$1000 per month!

Here we are in early 2022 and you can feel it rumbling under the surface of the Real Estate market.  A shift is coming if not already here.  It’s not readily visible everywhere yet but two of the three big market drivers the last few years are headed to the exits if not already out the door.  The market is going to look VERY different in 90 days and you better be ready for it.

Interest rates have jumped (UNDERSTATEMENT!).  Almost as dramatically as they did in the spring of 1994.  As late as December you could easily get a rate at 3% on your mortgage and if you were really well qualified and drove a hard bargain, 2.75%.  No chance today!  As of this writing the lowest rate a really well qualified buyer (800 credit score, $400K loan, Single family home) can expect is 4.875%.  Some loans, condos, sub 740 scores are already north of 5%.  This jump is coming as unpleasant and surprising news to borrowers! 

The second driver of the market is the COVID situation in America.  Even the cities, like Chicago that have had really strict COVID lockdowns are lifting them and attempting to reopen.  That means that the last “stragglers” from the 2020 “I have to move no matter the cost” market of the last 18 months are about all that’s left!  How many more potential buyers are driven by this real estate trend?  I’d argue fewer than you think.

Finally, the third driver is that we do have the largest pool of 28-35 year olds that we have had in a generation.  These folks, who we joked about living in their parents’ basements, are getting married, having kids of their own.  They are the one unshakeable part of this market because now they have to get a house.  As a country, we have not been building enough homes to accomodate them and now, we have a real problem.  This is the one portion of the supply and demand equation that we can count on to stay strong in this market.

Do you realize that payments are up almost $1000 per month over the last few months?  Not everyone has noticed the size of the change, but it’s real.  Here is how: The house that in 2020 was priced at $375,000 is now a $475,000 house.  That additional $100K, assuming you have to finance it is just over $500 per month.  That, however, doesn’t factor in the increase in rate from 2.75% to 4.875%.  That’s another $450 per month.  Assume a property tax increase since 2020 and you are easily at $1000 per month!

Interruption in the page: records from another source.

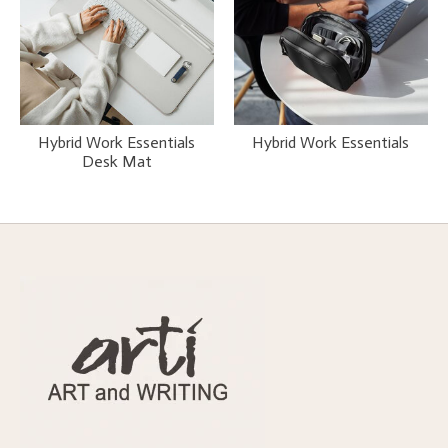
Hybrid Work Essentials
Hybrid Work Essentials
Desk Mat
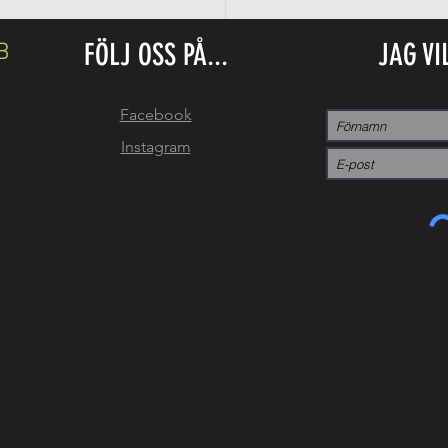
FÖLJ OSS PÅ...
JAG VI
B
Facebook
Instagram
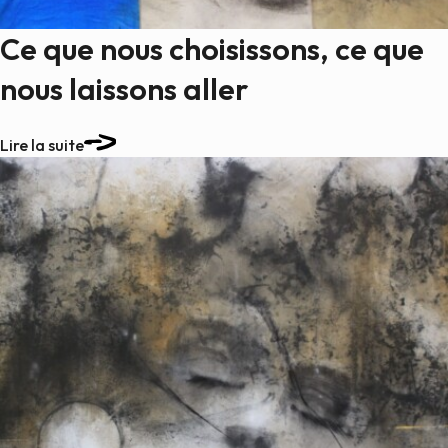
Ce que nous choisissons, ce que
nous laissons aller
Lire la suite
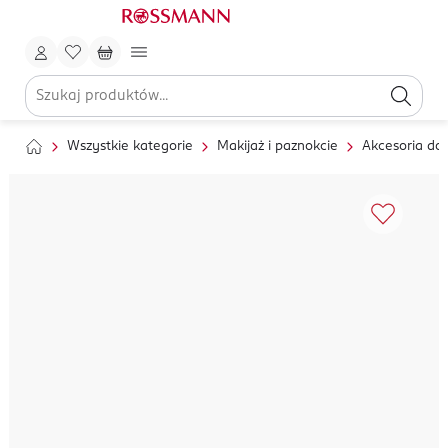
Wszystkie kategorie
Makijaż i paznokcie
Akcesoria do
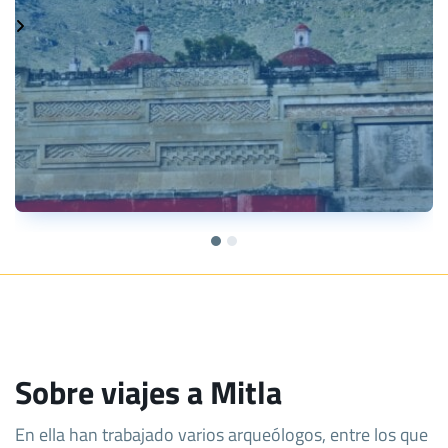
Sobre viajes a Mitla
En ella han trabajado varios arqueólogos, entre los que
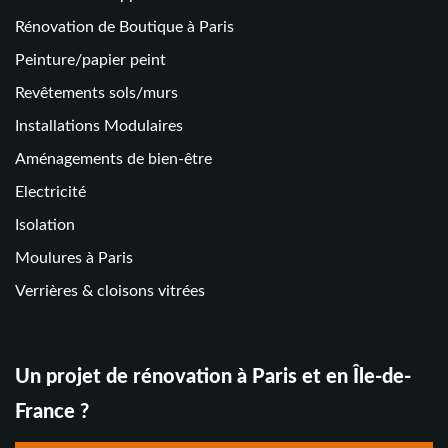
Rénovation de Boutique à Paris
Peinture/papier peint
Revêtements sols/murs
Installations Modulaires
Aménagements de bien-être
Electricité
Isolation
Moulures à Paris
Verrières & cloisons vitrées
Un projet de rénovation à Paris et en Île-de-
France ?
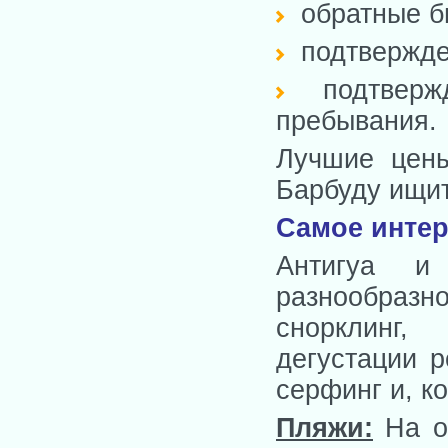
обратные б
подтвержде
подтвержде
пребывания.
Лучшие цены
Барбуду ищит
Самое интер
Антигуа и
разнообраз
снорклинг
дегустации р
серфинг и, к
Пляжи:
На о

In the conversations I am having with Real Estate Professionals, they are not seeing it, yet.  I have talked to quite a few people this week and they are basically saying “the market is still gangbusters” and “we have multiple offers still”.  On one level, they are right, it’s fine, your seller will still get under contract in 4 days and sell in 30, or 45 or 75 days, whatever works for them.  But I have heard it’s 3, 4, 5 offers, not 22 like it was last fall.  Add to this, consumers are just starting to understand and recognize the change in rates and its impact.  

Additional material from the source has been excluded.